Some of the variables in the code are not named in accordance with the paper (see below):
- gtheta = sigma 
- kalpha = alpha 
- obs_var = gamma 
- mirrored Gaussian = reflected Gaussian

In the paper we update parameters by evaluating $g_s(x_s; \theta)$ in the code we refer to this as "logrhorilde" and not g_s. 

In [4]:
with open (f'{outpath}.sh', 'w') as rsh:
    rsh.write(f'''#!/bin/bash
read seed
              
screen -md -S {outpath} python mcmc.py -N {n_iter} -l {lambd} -dt {dt} -datapath {outpath}/simdata -tau_sigma {tau_sigma} -tau_alpha {tau_alpha} -palpha {prior_alpha[0]} {round(prior_alpha[1]-prior_alpha[0],2)} -psigma {prior_sigma[0]} {round(prior_sigma[1]-prior_sigma[0],2)} -ov {gamma} -super_root {x_s} -o {outpath}/runs -ds $seed
screen -md -S {outpath} python mcmc.py -N {n_iter} -l {lambd} -dt {dt} -datapath {outpath}/simdata -tau_sigma {tau_sigma} -tau_alpha {tau_alpha} -palpha {prior_alpha[0]} {round(prior_alpha[1]-prior_alpha[0],2)} -psigma {prior_sigma[0]} {round(prior_sigma[1]-prior_sigma[0],2)} -ov {gamma} -super_root {x_s} -o {outpath}/runs -ds $seed
screen -md -S {outpath} python mcmc.py -N {n_iter} -l {lambd} -dt {dt} -datapath {outpath}/simdata -tau_sigma {tau_sigma} -tau_alpha {tau_alpha} -palpha {prior_alpha[0]} {round(prior_alpha[1]-prior_alpha[0],2)} -psigma {prior_sigma[0]} {round(prior_sigma[1]-prior_sigma[0],2)} -ov {gamma} -super_root {x_s} -o {outpath}/runs -ds $seed

'''
    )

We runs the bash script generated above from the commandline. 
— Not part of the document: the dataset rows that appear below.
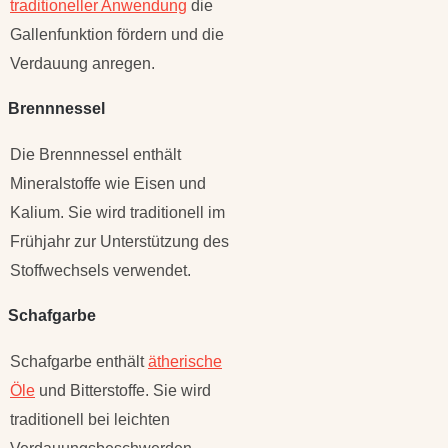
traditioneller Anwendung
die
Gallenfunktion fördern und die
Verdauung anregen.
Brennnessel
Die Brennnessel enthält
Mineralstoffe wie Eisen und
Kalium. Sie wird traditionell im
Frühjahr zur Unterstützung des
Stoffwechsels verwendet.
Schafgarbe
Schafgarbe enthält
ätherische
Öle
und Bitterstoffe. Sie wird
traditionell bei leichten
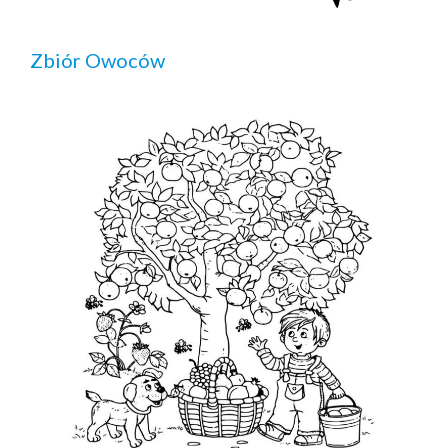
Zbiór Owoców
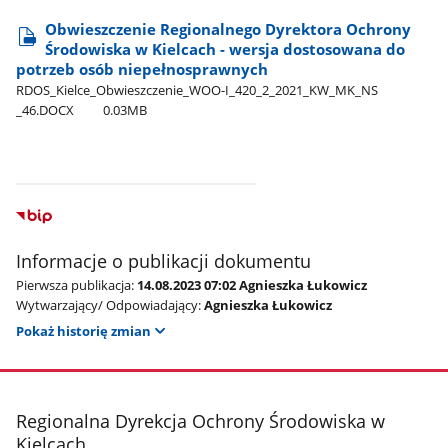
Obwieszczenie Regionalnego Dyrektora Ochrony
Środowiska w Kielcach - wersja dostosowana do
potrzeb osób niepełnosprawnych
RDOS​_Kielce​_Obwieszczenie​_WOO-I​_420​_2​_2021​_KW​_MK​_NS​
_46.DOCX
0.03MB
Informacje o publikacji dokumentu
Pierwsza publikacja:
14.08.2023 07:02 Agnieszka Łukowicz
Wytwarzający/ Odpowiadający:
Agnieszka Łukowicz
Pokaż historię zmian
stopka
Regionalna Dyrekcja Ochrony Środowiska w
Kielcach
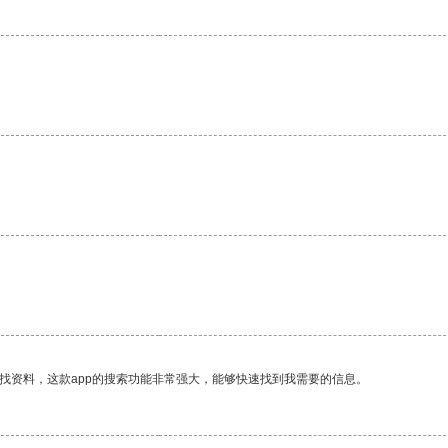
找资料，这款app的搜索功能非常强大，能够快速找到我需要的信息。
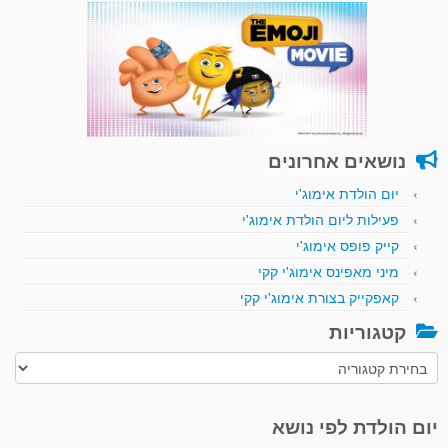
נושאים אחרונים
יום הולדת אימוג'י
פעילות ליום הולדת אימוג'י
קייק פופס אימוג'י
מיני מאפינס אימוג'י קקי
קאפקייק בצורת אימוג'י קקי
קטגוריות
קטגוריות
יום הולדת לפי נושא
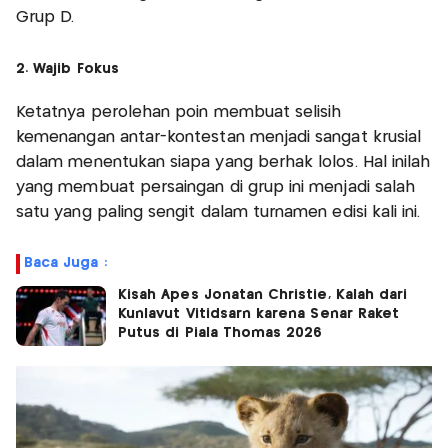
Grup D.
2. Wajib Fokus
Ketatnya perolehan poin membuat selisih
kemenangan antar-kontestan menjadi sangat krusial
dalam menentukan siapa yang berhak lolos. Hal inilah
yang membuat persaingan di grup ini menjadi salah
satu yang paling sengit dalam turnamen edisi kali ini.
Baca Juga :
Kisah Apes Jonatan Christie, Kalah dari
Kunlavut Vitidsarn karena Senar Raket
Putus di Piala Thomas 2026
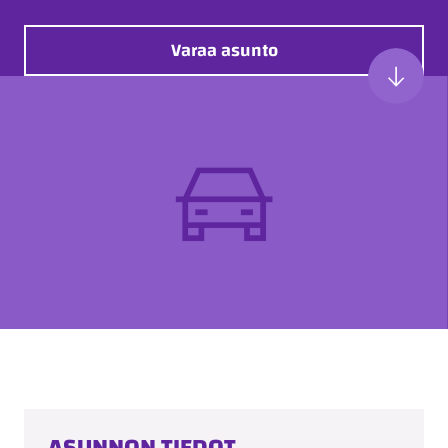
Varaa asunto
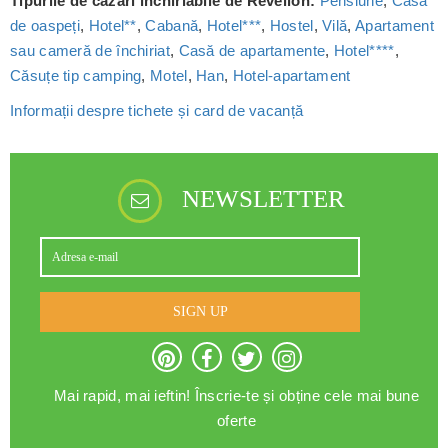
Tipurile de cazări închiriabile de Revelion:
Pensiune
,
Casă
de oaspeți
,
Hotel**
,
Cabană
,
Hotel***
,
Hostel
,
Vilă
,
Apartament
sau cameră de închiriat
,
Casă de apartamente
,
Hotel****
,
Căsuțe tip camping
,
Motel
,
Han
,
Hotel-apartament
Informații despre tichete și card de vacanță
NEWSLETTER
SIGN UP
Mai rapid, mai ieftin! Înscrie-te și obține cele mai bune
oferte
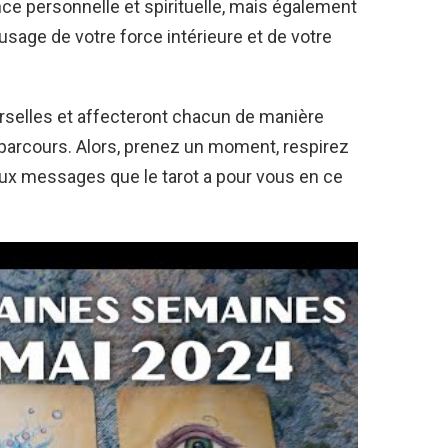
ce personnelle et spirituelle, mais également
usage de votre force intérieure et de votre
rselles et affecteront chacun de manière
n parcours. Alors, prenez un moment, respirez
ux messages que le tarot a pour vous en ce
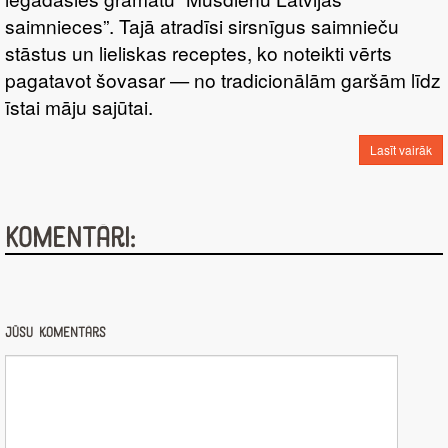
saimnieces”. Tajā atradīsi sirsnīgus saimnieču
stāstus un lieliskas receptes, ko noteikti vērts
pagatavot šovasar — no tradicionālām garšām līdz
īstai māju sajūtai.
Lasīt vairāk
Komentāri:
Jūsu komentārs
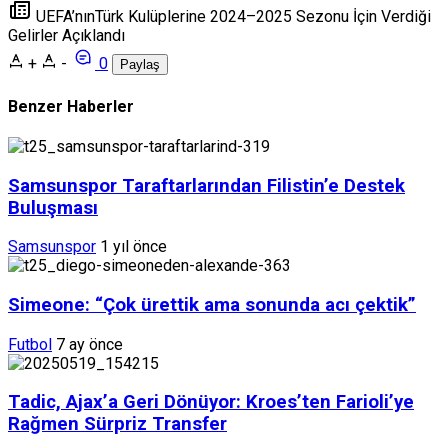
UEFA’nınTürk Kulüplerine 2024–2025 Sezonu İçin Verdiği
Gelirler Açıklandı
+
-
0
Paylaş
Benzer Haberler
Samsunspor Taraftarlarından Filistin’e Destek
Buluşması
Samsunspor
1 yıl önce
Simeone: “Çok ürettik ama sonunda acı çektik”
Futbol
7 ay önce
Tadic, Ajax’a Geri Dönüyor: Kroes’ten Farioli’ye
Rağmen Sürpriz Transfer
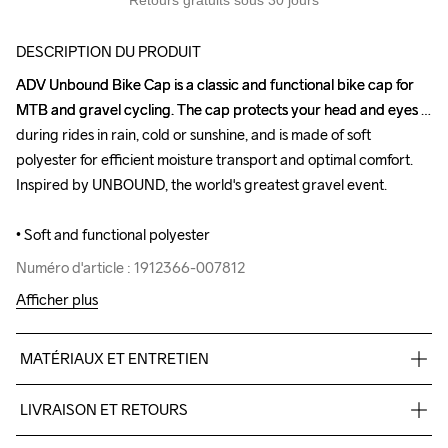
Retours gratuits sous 30 jours
DESCRIPTION DU PRODUIT
ADV Unbound Bike Cap is a classic and functional bike cap for 
ADV Unbound Bike Cap is a classic and functional bike cap for 
MTB and gravel cycling. The cap protects your head and eyes 
MTB and gravel cycling. The cap protects your head and eyes 
during rides in rain, cold or sunshine, and is made of soft 
during rides in rain, cold or sunshine, and is made of soft 
polyester for efficient moisture transport and optimal comfort. 
polyester for efficient moisture transport and optimal comfort. 
Inspired by UNBOUND, the world's greatest gravel event.

Inspired by UNBOUND, the world's greatest gravel event.

• Soft and functional polyester
• Soft and functional polyester
Numéro d'article : 1912366-007812
Numéro d'article : 1912366-007812
Afficher plus
MATÉRIAUX ET ENTRETIEN
100% Polyester
LIVRAISON ET RETOURS
Livraison gratuite à partir de €50.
##### 3. Assess convergence and plot convergence diagnostics

We first convergence by running the diagnostics.py plot. After that all convergence diagnostics in one plot using the notebook 2-root-experiment/diagnostics_all_exp.ipynb. 

In [None]:
#! ls _root-experiment/runs | while read seed; do python diagnostics.py -folder_runs _root-experiment/runs/$seed -folder_simdata _root-experiment/simdata/$seed -MCMC_iter 100 -burnin 10 -nnodes 9 -simtree data/chazot_subtree.nw; done 

We plot a summary of the convergence diagnostics by running the script in the folder "2-root-experiment" named "diagnostis_all_exp.ipynb". 

##### 5. Compute mean squared error

We compute the mean squared error between mean, phylogenetic mean, posterior mean, posterior mode and posterior median by running the notebook 4.2-root-experiment/roots-estimation.ipynb.